Published : Feb. 20, 2018 - 17:38
At last, the PyeongChang Olympics began in the face of all the uncomfortable comments on North Korea’s sports diplomacy. Although South Korea labeled the PyeongChang Olympics the “Peace Olympics,” the Trump administration and almost all think tanks in Washington en masse shared skeptical responses to the peaceful phrase. They commonly evaluated Pyongyang’s participation in PyeongChang as strategically planned gestures to gain time and drive a wedge between South Korean President Moon Jae-In and US President Donald Trump.
No doubt, such a shared concern deserves careful consideration. The heightened nuclear crisis created US-led strong sanctions against North Korea. Washington keeps on highlighting that much stronger alliance among US, South Korea and Japan, in tandem with China’s close cooperation, should be reinforced to press down Pyongyang’s ambitions as a nuclear power.
Two critical issues, however, need to be reconsidered seriously. First, the White House dropped Victor Cha as a candidate for ambassador to South Korea after he criticized the idea of a US pre-emptive strike, or “bloody nose” strategy, on North Korea. Given that Washington might estimate how big a void it is not to have an ambassador in Seoul, the sudden withdrawal of Cha has led Seoul to fear that Washington might press ahead with military action without Seoul’s consent after the PyeongChang Olympics. This is in the same line with the White House’s immediate denial of Rex Tillerson’s new diplomatic overtures, which he offered to begin direct talks with North Korea without preconditions in December.
Second, Mike Pence sent firm signals to Pyongyang and Seoul with the aid of Japanese Prime Minister Shinzo Abe at the Olympic opening ceremony. Pence skipped a dinner at which he was due to sit at the head table with North Korea’s head of state figure, Kim Yong-nam. He threatened not only the toughest US sanctions ever against North Korea, but also to refocus on North Korea’s human rights violations by bringing along Otto Warmbier’s father to PyeongChang. The Trump administration’s interest in engagement with North Korea while at the PyeongChang Olympics has been absolutely zero. This is quite opposite to actions taken by UN Secretary-General Antonio Guterres, International Olympic Committee President Thomas Bach and German President Frank-Walter Steinmeier, considering they all welcomed inter-Korea talks at the PyeongChang Olympics.
More careful attention should be given to the negative situation in which most think tanks in Washington have made cutting remarks against Moon’s diplomatic brokering efforts. They commonly warn that this ongoing detente between the two Koreas certainly makes Washington nervous, and the inter-Korea talks would be meaningless unless the principle of denuclearization is accepted by Pyongyang. Excluding the option of direct talks from the list of policy choices, think tanks in Washington, regardless of their political orientations, seem to stay in tune with the Trump administration. Comments from various think tanks in Washington hardly emphasize the importance of US talks with North Korea, thereby prompting laymen to border on the madness of war preparations.
Washington’s think tanks can contribute to the White House’s decision-making by displaying various opinions and different voices.

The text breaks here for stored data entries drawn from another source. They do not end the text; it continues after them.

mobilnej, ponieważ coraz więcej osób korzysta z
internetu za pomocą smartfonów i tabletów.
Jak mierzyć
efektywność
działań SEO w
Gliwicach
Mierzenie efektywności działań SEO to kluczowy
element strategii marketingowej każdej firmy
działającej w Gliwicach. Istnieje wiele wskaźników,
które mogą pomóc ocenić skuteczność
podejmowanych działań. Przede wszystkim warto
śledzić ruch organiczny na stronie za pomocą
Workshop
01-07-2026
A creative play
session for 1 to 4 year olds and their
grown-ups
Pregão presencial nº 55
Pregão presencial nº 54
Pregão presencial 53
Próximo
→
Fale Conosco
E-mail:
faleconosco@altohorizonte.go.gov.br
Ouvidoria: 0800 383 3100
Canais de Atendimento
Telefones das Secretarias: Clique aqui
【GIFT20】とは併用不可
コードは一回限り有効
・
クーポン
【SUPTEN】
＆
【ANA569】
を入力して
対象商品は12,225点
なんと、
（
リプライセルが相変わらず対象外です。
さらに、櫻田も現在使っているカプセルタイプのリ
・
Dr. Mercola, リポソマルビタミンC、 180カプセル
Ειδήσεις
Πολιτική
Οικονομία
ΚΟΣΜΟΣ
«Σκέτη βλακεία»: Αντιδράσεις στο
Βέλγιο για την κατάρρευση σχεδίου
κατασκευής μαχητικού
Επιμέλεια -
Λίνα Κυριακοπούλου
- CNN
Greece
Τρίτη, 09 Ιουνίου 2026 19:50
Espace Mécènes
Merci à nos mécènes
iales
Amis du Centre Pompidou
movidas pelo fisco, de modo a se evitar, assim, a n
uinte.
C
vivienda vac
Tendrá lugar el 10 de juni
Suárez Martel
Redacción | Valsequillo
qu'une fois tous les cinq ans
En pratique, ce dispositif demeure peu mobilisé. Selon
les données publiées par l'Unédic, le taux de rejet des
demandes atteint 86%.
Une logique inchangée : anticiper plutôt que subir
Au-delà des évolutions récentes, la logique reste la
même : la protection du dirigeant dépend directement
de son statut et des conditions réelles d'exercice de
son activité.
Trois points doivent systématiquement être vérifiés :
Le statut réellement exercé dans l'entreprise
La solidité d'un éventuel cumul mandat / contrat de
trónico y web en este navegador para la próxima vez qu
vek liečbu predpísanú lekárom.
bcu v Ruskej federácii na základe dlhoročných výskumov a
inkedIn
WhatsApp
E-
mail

Unanimous agreement -- although slight differences are noticed -- to negative feedback on strategic values of peaceful talks could mean direct talks must be an absolutely unthinkable choice, or the external atmosphere surrounding think tanks hampers them to air a different voice. If the latter is the case, such identical opinions might provide tacit endorsement to the Trump administration in exercising a pre-emptive strike if necessary, even though they don’t agree with it at all.

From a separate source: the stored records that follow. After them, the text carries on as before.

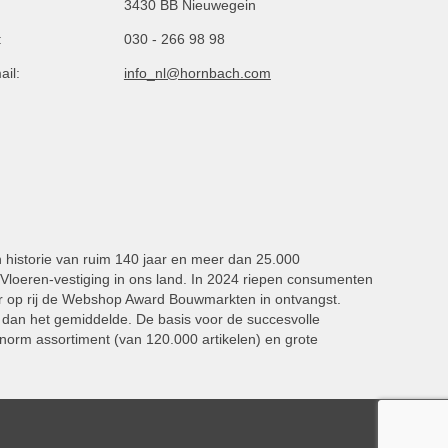
3430 BB Nieuwegein
:
030 - 266 98 98
ail:
info_nl@hornbach.com
n historie van ruim 140 jaar en meer dan 25.000
oeren-vestiging in ons land. In 2024 riepen consumenten
 op rij de Webshop Award Bouwmarkten in ontvangst.
dan het gemiddelde. De basis voor de succesvolle
norm assortiment (van 120.000 artikelen) en grote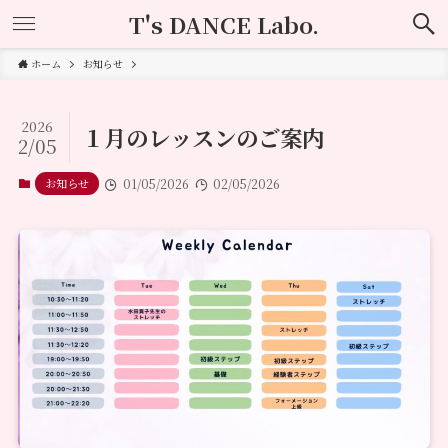
T's DANCE Labo.
ホーム
お知らせ
2026
１月のレッスンのご案内
2/05
お知らせ
01/05/2026
02/05/2026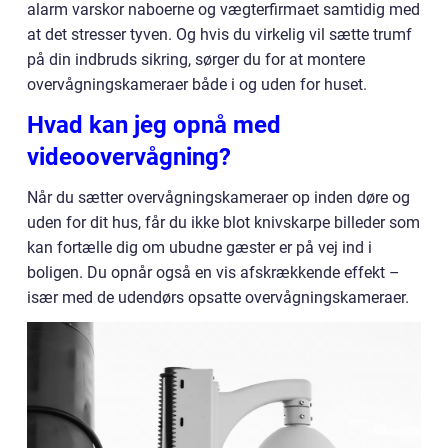
alarm varskor naboerne og vægterfirmaet samtidig med
at det stresser tyven. Og hvis du virkelig vil sætte trumf
på din indbruds sikring, sørger du for at montere
overvågningskameraer både i og uden for huset.
Hvad kan jeg opnå med
videoovervågning?
Når du sætter overvågningskameraer op inden døre og
uden for dit hus, får du ikke blot knivskarpe billeder som
kan fortælle dig om ubudne gæster er på vej ind i
boligen. Du opnår også en vis afskrækkende effekt –
især med de udendørs opsatte overvågningskameraer.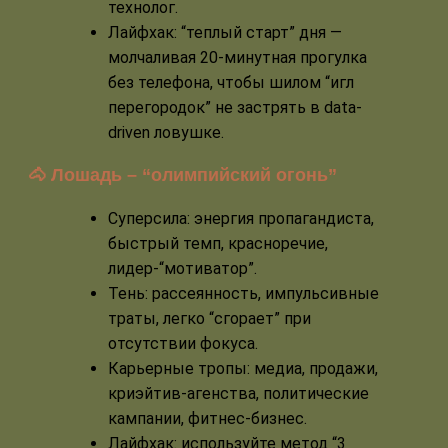
технолог.
Лайфхак: “теплый старт” дня —
молчаливая 20-минутная прогулка
без телефона, чтобы шилом “игл
перегородок” не застрять в data-
driven ловушке.
🐴 Лошадь – “олимпийский огонь”
Суперсила: энергия пропагандиста,
быстрый темп, красноречие,
лидер-“мотиватор”.
Тень: рассеянность, импульсивные
траты, легко “сгорает” при
отсутствии фокуса.
Карьерные тропы: медиа, продажи,
криэйтив-агенства, политические
кампании, фитнес-бизнес.
Лайфхак: используйте метод “3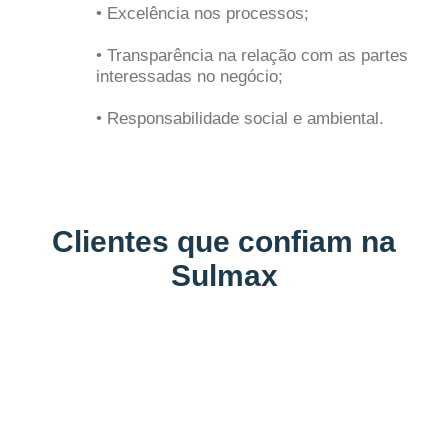
• Excelência nos processos;
• Transparência na relação com as partes
interessadas no negócio;
• Responsabilidade social e ambiental.
Clientes que confiam na
Sulmax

Unsurprisingly, it is impossible to expect that direct talks between Washington and Pyongyang take place without preconditions. However, it would be surprising that a good deal of think tanks in Washington shift their policy weight toward peaceful talks for denuclearization. Although Kim Jong-un hides his wicked calculations behind the charm approach to the PyeongChang Olympics, the inter-Korea summit, followed by the Winter Olympics, would be the last chance for thawing the ice caps of nuclear deadlocks between Washington and Pyongyang. If it fails, a positive exit ramp for the US-North Korean nuclear confrontation might end in a mirage.
Cooling measures need to be undertaken by both sides of nuclear confronters. For Pyongyang, the summit might be a contributing factor. We all agree that the summit should take the issue of denuclearization as the top of talking points and Seoul should tighten vigilance against Pyongyang’s trial to magnify differences between Moon and Trump. For Washington, it is high time to gear direct talks with North Korea towards a necessary step of the long journey for denuclearization. Washington can design the option for its talks with Pyongyang, simultaneously holding tight joint sanctions against North Korea. A different voice, hopefully, would go viral across think tanks in Washington, thereby saving the forthcoming momentum of the summit for both sides.
Kim Tae-kyoon Kim Tae-kyoon is an associate professor at International Development Graduate School of International Studies, Seoul National University. -- Ed.